### Aim of the task
The reply should hold only the lines below from the one with "next time I comment." to the end, each copied exactly.

### Task inputs
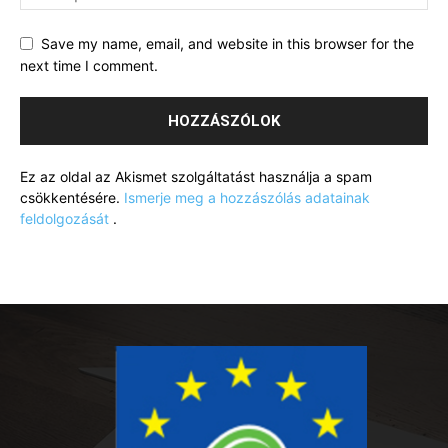
Save my name, email, and website in this browser for the
next time I comment.
Ez az oldal az Akismet szolgáltatást használja a spam
csökkentésére.
Ismerje meg a hozzászólás adatainak
feldolgozását
.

### Response
next time I comment.
Ez az oldal az Akismet szolgáltatást használja a spam
csökkentésére.
Ismerje meg a hozzászólás adatainak
feldolgozását
.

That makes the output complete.